There have been some mutterings over the years along the lines of "OK, they're old, but not quite that old!". The mutterers had some good points - for instance Africa broke free of Gondwana by at least 110 million years ago. Madagascar was isolated by 88 million years ago – but from India rather than Africa! But still, how else could we explain what we see? Then in 2010 a paper was published by a group of Australian and New Zealand scientists which turned this particular comfortable understanding of the world inside out.

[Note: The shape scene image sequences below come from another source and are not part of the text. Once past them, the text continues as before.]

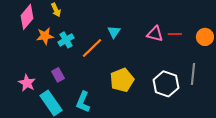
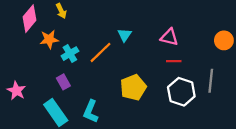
red line: (175, 34) -> (174, 61), moved
cyan cross: (66, 40) -> (70, 54), moved
pink star: (27, 83) -> (16, 91), moved

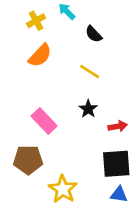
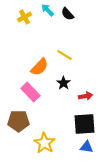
black semicircle: (94, 34) -> (67, 14), moved
orange semicircle: (40, 55) -> (39, 67), moved

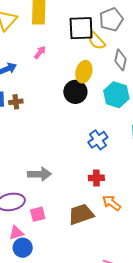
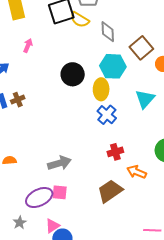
yellow ellipse: (84, 72) -> (101, 89), moved
pink square: (38, 214) -> (60, 192), moved, turned 35

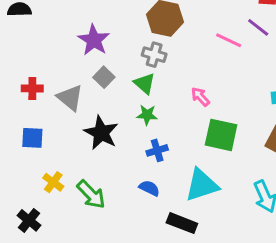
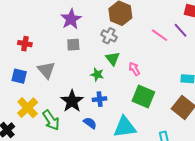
gray square: (104, 77) -> (73, 45), turned 32
green triangle: (145, 83) -> (113, 59), moved
gray triangle: (70, 98) -> (46, 70), moved
black star: (101, 133) -> (72, 101), moved
yellow cross: (53, 182) -> (28, 108), size x1.5

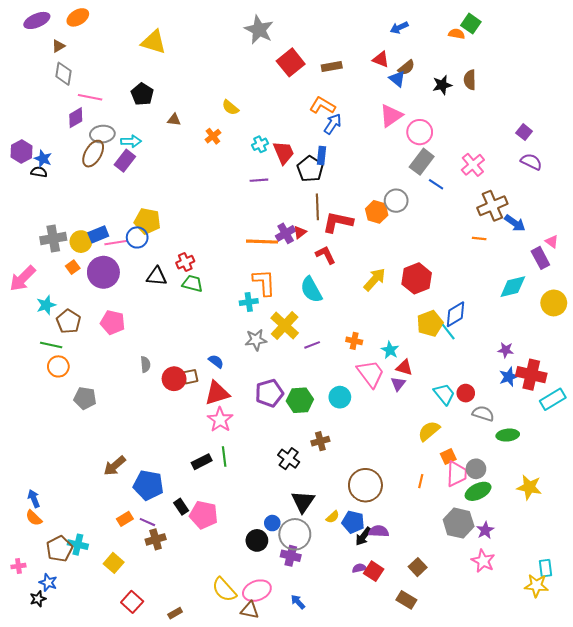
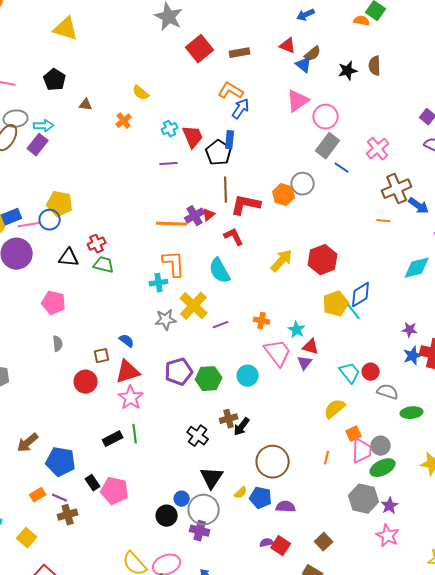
pink pentagon: (113, 322) -> (54, 303), moved
red circle: (174, 379) -> (86, 382), moved
black arrow: (363, 536) -> (242, 427), moved

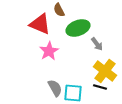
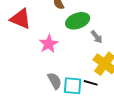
red triangle: (40, 24) -> (21, 19), moved
black line: (100, 87) -> (91, 83), moved

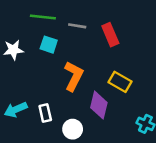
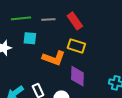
orange L-shape: (74, 76) -> (54, 58), turned 95
yellow rectangle: (120, 82) -> (76, 46), moved

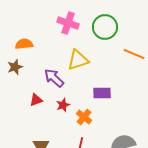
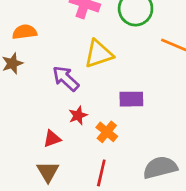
red triangle: (36, 100) -> (52, 139), moved

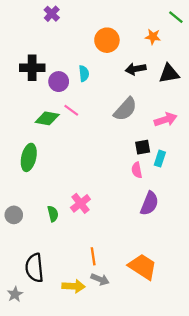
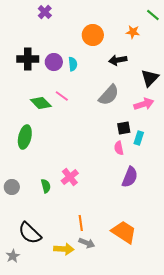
black triangle: (169, 73) -> (150, 78), moved, turned -36
purple circle: (59, 82) -> (54, 62), moved
green diamond: (47, 118) -> (41, 103), turned 35
black semicircle: (34, 268) -> (30, 233), turned -40

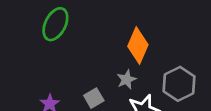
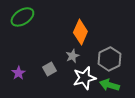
green ellipse: (55, 24) -> (22, 17), turned 30

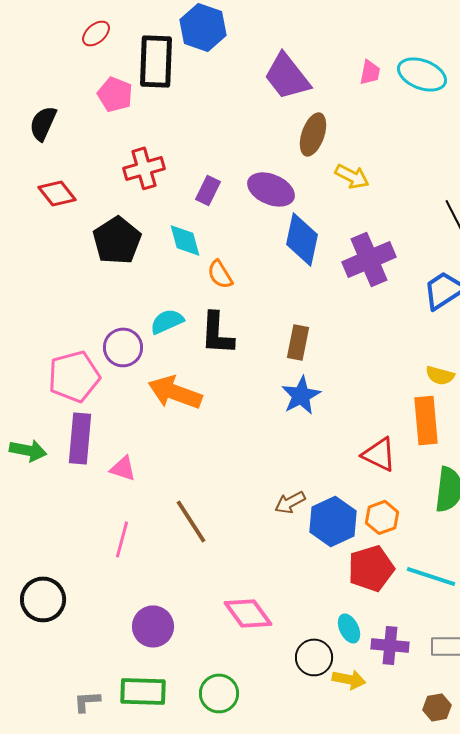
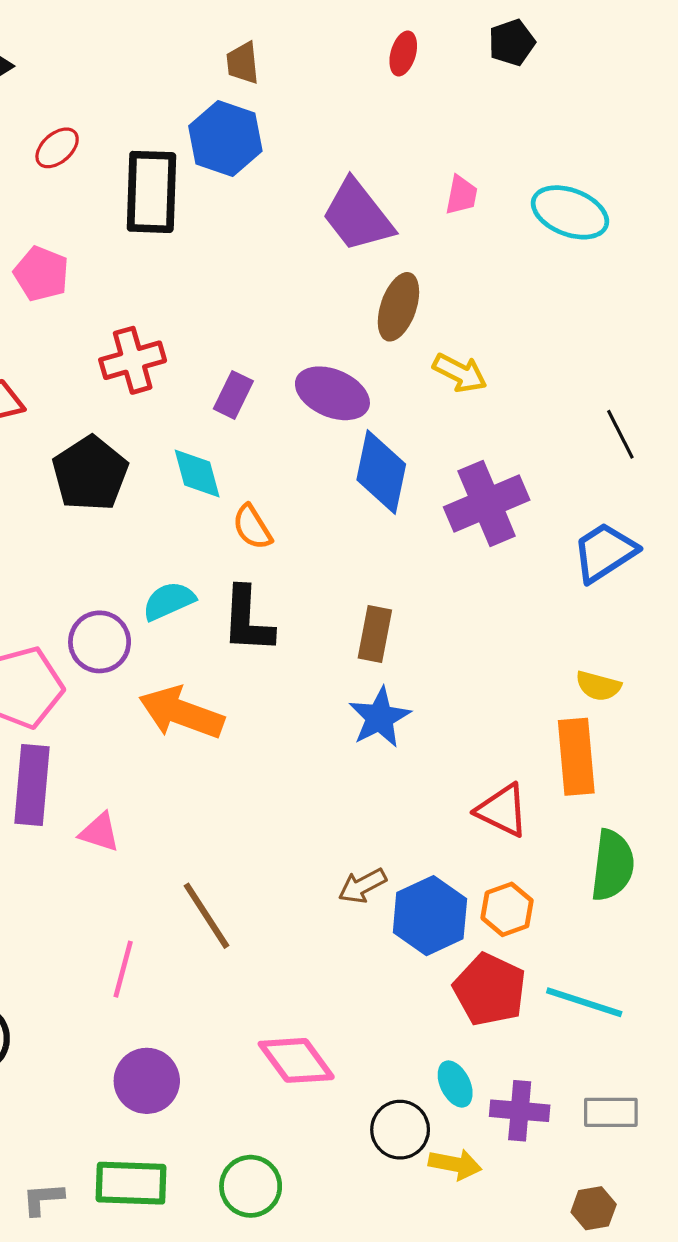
pink trapezoid: (370, 72) -> (461, 195), moved
pink pentagon: (115, 94) -> (41, 274), moved
pink line: (122, 539) -> (123, 969), moved
red pentagon: (371, 568) -> (490, 990), turned -30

They had available to them techniques denied to earlier researchers, including the ability to do a complete mitochondrial DNA analysis (mitochondria contain far less DNA than do cell nuclei, and this DNA seems to evolve more quickly than does that of the nucleus so tells good stories) and to look at such material from fossils.

The technique has rapidly become widely used to study a range of animal groups, comparing species to determine when their Most Recent Common Ancestor walked the earth ('MRCA' appears all over the place now). Phillips et al shocked us all by announcing that far from being associates of the ratites, tinamous are slap bang in the middle of them - they are ratites for any practical purposes. One existing hint (isn't hindsight wonderful?!) might have been that tinamous, like most other ratites, breed most unconventionally - a male waits to be visited by groups of roaming females who mate with him and lay their eggs into his nest, then move on and find another obliging dad for their eggs. (There are a few tinamou variations, but this is the norm.) It is generally regarded as a very efficient way of rapidly increasing populations.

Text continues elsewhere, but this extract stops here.